Amoos Emmanuel · Nationalrat · 2024-09-17
Amoos Emmanuel · Nationalrat · Wallis · Sozialdemokratische Fraktion · 2024-09-17
Wortprotokoll
Comme je l'ai déjà exprimé lors du débat d'entrée en matière, l'enjeu principal de nos décisions du jour concerne le champ d'application de la loi.
Depuis le début des travaux, le Conseil fédéral et le SECO ne veulent pas entendre parler de contrôle des investissements. Ils craignent, comme une minorité de la commission, que cette loi ait un impact négatif sur le volume d'investissements et que cela diminue la capacité de business financier de notre pays.
Le projet du Conseil fédéral vise ainsi à limiter autant que possible, notamment par des seuils minimums, le nombre d'entreprises considérées comme stratégiques. Mais si l'on veut vraiment atteindre l'objectif de protection contre les investissements étrangers ayant pour but de prendre le contrôle d'éléments stratégiques, ces limitations ne doivent pas figurer dans ce texte. La plupart de mes propositions de minorité demandent ainsi de supprimer ces seuils minimums.
L'article 3 alinéa 1 0 lettre b pose un seuil de puissance pour les centrales de production d'électricité: je vous propose simplement de supprimer ce seuil. Voici un exemple qui illustre bien ma proposition de minorité: l'achat, par une entreprise étrangère, d'une entreprise de production d'électricité d'une puissance de 101 mégawatts impliquerait un processus de contrôle, alors que si le même acquéreur achetait dix entreprises produisant de l'électricité d'une puissance de 90 mégawatts - soit au total environ dix fois plus de puissance que dans le premier cas -, il n'y aurait tout simplement pas de contrôle. Ainsi, on se rend compte de l'incohérence des limites fixées par le Conseil fédéral.
L'article 3 alinéa 1 0 lettre d suit exactement la même logique concernant les seuils pour les entreprises qui approvisionnent la population en eau. Je vous prie ainsi de suivre mes deux propositions de minorité aux lettres b et d de l'article 3 alinéa 1 0.

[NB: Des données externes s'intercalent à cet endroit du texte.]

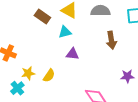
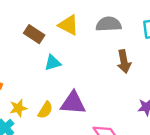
cyan triangle: (65, 32) -> (53, 63), moved
purple triangle: (73, 54) -> (73, 103), moved, size x1.5

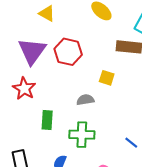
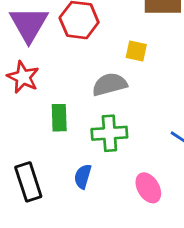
gray semicircle: (85, 100) -> (110, 84), size x1.4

A l'article 3 alinéa 1, il s'agit à nouveau de seuils minimums fixés par le Conseil fédéral. Ne seraient contrôlés que les investissements étrangers pour le rachat d'entreprises ayant au moins 50 postes à plein temps à l'échelle mondiale ou qui auraient réalisé un chiffre d'affaires annuel mondial d'au moins 10 millions de francs en moyenne au cours des deux exercices précédant le dépôt de la demande. Encore une fois, cette limite ne fait aucun sens. Je donne un nouvel exemple de ce qu'il pourrait se produire: une start-up ayant 45 collaborateurs et un chiffre d'affaires inférieur à 10 millions de francs, qui développerait un objet révolutionnaire dans le domaine de l'armement, pourrait être acquise, sans le moindre contrôle, par un investisseur étranger contrôlé par l'Etat chinois. Cet exemple montre clairement qu'il ne faut pas de limitations en matière de personnes et de chiffre d'affaires. Je vous prie ainsi de suivre ma proposition de minorité II.
A l'article 3 alinéa 2, c'est encore et toujours la même logique.
Enfin, il s'agit de savoir qui va s'occuper de la mise en oeuvre de cette loi. Dans le rapport, on comprend que le SECO devra créer un nouveau domaine d'activité. Mais l'organisation de ce nouveau segment n'est pas précisée. Je l'ai dit plusieurs fois, on sent que le SECO est contre ce texte. Il met systématiquement en avant la promotion de l'économie plutôt que la nécessité de la mise en application de cette loi. Je ne pense pas que ce soit le cadre le plus sain pour avoir une mise en oeuvre performante de cette loi. Il faudrait plutôt une structure qui soit aussi indépendante que possible, tout en étant intégrée au SECO. Cet élément doit, à mon sens, être précisé dans la loi. C'est précisément l'objet de ma dernière proposition de minorité, l'introduction d'un nouvel article 4a, que je vous demande de soutenir.